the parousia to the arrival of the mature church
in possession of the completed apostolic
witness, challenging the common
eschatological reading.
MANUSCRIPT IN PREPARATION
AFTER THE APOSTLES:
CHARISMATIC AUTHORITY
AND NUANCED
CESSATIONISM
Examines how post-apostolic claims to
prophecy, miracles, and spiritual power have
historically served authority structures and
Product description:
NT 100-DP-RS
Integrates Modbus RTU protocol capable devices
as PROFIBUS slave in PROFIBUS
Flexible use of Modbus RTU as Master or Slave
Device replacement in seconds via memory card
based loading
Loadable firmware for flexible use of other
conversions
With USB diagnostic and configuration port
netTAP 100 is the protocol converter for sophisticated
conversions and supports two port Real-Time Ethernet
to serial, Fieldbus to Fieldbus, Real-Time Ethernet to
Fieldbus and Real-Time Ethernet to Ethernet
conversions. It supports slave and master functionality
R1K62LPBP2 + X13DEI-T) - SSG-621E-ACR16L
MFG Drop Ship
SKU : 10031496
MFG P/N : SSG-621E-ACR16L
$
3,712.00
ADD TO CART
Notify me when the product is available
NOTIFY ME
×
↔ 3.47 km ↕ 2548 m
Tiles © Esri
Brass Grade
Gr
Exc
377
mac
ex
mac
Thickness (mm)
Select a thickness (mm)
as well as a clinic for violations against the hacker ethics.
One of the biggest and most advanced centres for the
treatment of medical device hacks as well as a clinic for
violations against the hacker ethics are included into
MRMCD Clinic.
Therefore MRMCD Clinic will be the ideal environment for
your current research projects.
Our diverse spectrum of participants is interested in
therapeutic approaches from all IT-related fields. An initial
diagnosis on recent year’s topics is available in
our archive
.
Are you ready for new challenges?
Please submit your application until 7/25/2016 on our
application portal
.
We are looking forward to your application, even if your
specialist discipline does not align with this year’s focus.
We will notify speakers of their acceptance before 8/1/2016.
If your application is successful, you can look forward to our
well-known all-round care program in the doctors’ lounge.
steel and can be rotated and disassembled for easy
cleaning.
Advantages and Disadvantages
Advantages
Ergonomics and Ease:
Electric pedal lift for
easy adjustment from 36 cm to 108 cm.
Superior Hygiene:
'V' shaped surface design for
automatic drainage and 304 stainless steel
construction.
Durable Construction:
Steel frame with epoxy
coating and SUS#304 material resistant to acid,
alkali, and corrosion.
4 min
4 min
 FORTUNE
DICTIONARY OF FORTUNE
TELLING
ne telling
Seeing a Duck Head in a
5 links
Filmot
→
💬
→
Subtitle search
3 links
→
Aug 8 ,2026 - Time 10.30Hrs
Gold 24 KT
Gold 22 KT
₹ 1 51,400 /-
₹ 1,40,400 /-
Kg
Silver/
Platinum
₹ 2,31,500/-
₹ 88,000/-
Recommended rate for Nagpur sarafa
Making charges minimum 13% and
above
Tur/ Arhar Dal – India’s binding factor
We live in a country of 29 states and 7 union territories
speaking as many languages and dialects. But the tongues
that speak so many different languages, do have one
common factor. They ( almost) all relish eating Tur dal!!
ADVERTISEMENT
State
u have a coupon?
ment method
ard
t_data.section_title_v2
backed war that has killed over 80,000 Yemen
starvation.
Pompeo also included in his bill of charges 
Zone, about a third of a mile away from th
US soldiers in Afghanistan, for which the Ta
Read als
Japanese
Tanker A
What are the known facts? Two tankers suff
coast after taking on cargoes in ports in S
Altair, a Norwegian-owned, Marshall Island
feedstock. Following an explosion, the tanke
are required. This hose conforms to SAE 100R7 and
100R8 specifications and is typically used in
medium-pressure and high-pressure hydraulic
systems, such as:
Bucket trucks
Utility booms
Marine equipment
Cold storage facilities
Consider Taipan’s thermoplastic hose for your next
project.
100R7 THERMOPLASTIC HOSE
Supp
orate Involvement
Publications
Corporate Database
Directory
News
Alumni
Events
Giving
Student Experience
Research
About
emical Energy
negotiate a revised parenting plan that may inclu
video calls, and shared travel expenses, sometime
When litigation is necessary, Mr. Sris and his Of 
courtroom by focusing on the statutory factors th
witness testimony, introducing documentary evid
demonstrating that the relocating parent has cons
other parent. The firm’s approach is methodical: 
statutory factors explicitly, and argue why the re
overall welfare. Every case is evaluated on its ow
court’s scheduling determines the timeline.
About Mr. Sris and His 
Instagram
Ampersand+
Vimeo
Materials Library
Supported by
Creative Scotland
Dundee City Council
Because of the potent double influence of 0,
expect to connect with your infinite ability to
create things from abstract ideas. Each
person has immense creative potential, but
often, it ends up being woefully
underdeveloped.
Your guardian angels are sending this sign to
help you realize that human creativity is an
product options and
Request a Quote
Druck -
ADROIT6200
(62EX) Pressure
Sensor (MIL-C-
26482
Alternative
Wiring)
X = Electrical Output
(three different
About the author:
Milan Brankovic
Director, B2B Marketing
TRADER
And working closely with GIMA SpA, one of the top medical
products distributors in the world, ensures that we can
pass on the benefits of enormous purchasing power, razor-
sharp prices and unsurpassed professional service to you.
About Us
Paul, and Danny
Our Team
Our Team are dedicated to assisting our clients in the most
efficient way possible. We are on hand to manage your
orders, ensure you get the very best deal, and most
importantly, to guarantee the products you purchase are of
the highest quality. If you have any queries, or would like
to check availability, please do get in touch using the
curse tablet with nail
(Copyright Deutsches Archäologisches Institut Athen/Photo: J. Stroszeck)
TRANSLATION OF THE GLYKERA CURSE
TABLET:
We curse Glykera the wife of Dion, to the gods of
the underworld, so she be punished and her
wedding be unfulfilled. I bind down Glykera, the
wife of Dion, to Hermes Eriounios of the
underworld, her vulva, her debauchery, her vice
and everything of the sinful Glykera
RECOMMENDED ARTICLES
┄┄┄┄┄┄┄┄┄┄
- _TASK TO COMPLETE_: Show the lines in the entries above that include the string "other".

- _EXERCISE SOLUTION_:
Loadable firmware for flexible use of other
other parent. The firm’s approach is methodical: 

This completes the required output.